At Communion, as I approached the altar, I suddenly realized that the bond of understanding that really does exist among the men here now, among themselves and with Dom Flavian, is really strong enough to do something—and to do much—with the institutional structure, or in spite of it. That if Dom F. himself is for change, the blocks set up by an authoritarian system cannot be completely decisive—though they can still be a nuisance.
I realize how seriously I misjudged the community the other day—saying they were all conservatives and wanted security above all. They voted with courage and imagination and their option was for openness, growth, greater freedom, real progress. Also, as I realized at my conference yesterday afternoon, they have summed up the situation pretty well and can express what their real hopes are—a man who is open, whom you can talk to, who will admit his mistakes and not push them off on to someone else (one of the brothers said this!), who will listen to new ideas, who has definite principles but is willing to tolerate different ideas, etc.
The result of this eJection has been a real sense of a bond between us all, and already at this morning’s Mass Dom J. seemed suddenly remote from all this, a stranger to it, and the farewell really meant farewell. Certainly he is honored and remembered for the good he has done, but also the isolation in which he has always really lived now appears for what it is. He has lived in the midst of the community deeply isolated from it, yet manipulating its inmost heart, alienating it, and at the same time soothing it with cliches and with a dramatic “presence” and influence. Certainly he has sacrificed himself very much, but one feels it was for the institution rather than for the people in it and he expected them to let him sacrifice them in the same way. To some extent they did, some more, some less. But now they are done with that: they want to build a real community, not a corporation.
January 19, 1968
I have been sick with flu for several days—and badly.
It began Tuesday (I caught it of course in the community where it has been going around. The election was a good way to catch it!). After dinner I went for a walk in the woods and could hardly drag myself
back to the hermitage. Went to bed early. The next day I probably would have pulled out of it quickly if I could have stayed in bed, but I had to go down to the monastery—once again I would hardly get back to the hermitage, and went straight to bed. Thursday I had to go down again (to take my laundry bag and to tell Fr. Charles Dumont that I would not be able to spend the afternoon with him) and that really fixed me. So I fell into bed without dinner and lay there for sixteen hours or more hot under the blankets, aching, smashed in stupid sleep, with my head like a music box playing over and over and over “The Shadow of Your Smile” (version of Ives Montgomery).
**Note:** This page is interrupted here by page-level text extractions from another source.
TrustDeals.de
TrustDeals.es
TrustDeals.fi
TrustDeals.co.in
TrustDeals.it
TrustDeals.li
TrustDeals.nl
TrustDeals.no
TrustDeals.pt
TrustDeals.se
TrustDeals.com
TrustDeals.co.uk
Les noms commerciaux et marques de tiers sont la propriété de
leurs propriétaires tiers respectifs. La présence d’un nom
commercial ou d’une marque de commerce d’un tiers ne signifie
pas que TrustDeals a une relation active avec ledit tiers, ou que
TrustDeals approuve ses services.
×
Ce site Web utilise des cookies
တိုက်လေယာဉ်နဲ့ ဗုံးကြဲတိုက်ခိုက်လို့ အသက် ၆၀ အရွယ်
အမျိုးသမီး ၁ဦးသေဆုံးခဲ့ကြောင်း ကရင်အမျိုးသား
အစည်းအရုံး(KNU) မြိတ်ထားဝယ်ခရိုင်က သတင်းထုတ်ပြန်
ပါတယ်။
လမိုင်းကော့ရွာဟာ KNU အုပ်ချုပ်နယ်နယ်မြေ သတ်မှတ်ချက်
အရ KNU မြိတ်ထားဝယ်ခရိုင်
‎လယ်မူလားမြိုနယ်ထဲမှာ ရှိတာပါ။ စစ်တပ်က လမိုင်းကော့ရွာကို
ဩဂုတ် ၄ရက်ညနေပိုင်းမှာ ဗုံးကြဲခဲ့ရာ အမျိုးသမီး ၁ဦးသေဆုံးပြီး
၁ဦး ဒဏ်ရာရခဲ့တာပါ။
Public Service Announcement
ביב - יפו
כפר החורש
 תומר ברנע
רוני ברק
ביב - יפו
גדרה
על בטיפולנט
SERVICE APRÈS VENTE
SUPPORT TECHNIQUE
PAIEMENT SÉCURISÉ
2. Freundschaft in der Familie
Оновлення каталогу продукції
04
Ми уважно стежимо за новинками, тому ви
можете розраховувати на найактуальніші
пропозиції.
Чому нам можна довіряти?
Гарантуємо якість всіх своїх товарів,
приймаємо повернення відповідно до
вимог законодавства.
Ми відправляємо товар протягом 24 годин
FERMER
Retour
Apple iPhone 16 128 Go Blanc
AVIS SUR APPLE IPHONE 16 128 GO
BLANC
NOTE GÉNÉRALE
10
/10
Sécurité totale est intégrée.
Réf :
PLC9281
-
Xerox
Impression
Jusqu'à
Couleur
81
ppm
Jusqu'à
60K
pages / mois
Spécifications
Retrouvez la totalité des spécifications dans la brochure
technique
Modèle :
I am up with a dry cough, gut in a shambles, high fever, nauseated by everything, unable to say Office or do anything whatever except occasionally get up to make tea and take a pill.
Yesterday afternoon was pretty horrible. I haven’t felt so sick in a long time.
Today, after a deep, sweaty sleep, I felt much better, said Lauds and Mass and had a light breakfast, went back to bed, but the sun was up bright and I felt alive again. Only problem—I couldn’t move around without sweating profusely.
Had some soup and eggs at noon and began to feel myself again. Went back to lie down, and everything began to be seen more sharply and clearly experienced: sound of a truck on the road ¼ mile away. Sense of where I am, where the road is, of the woods around, sense of having a world to be part of, not just to be a hump of matter.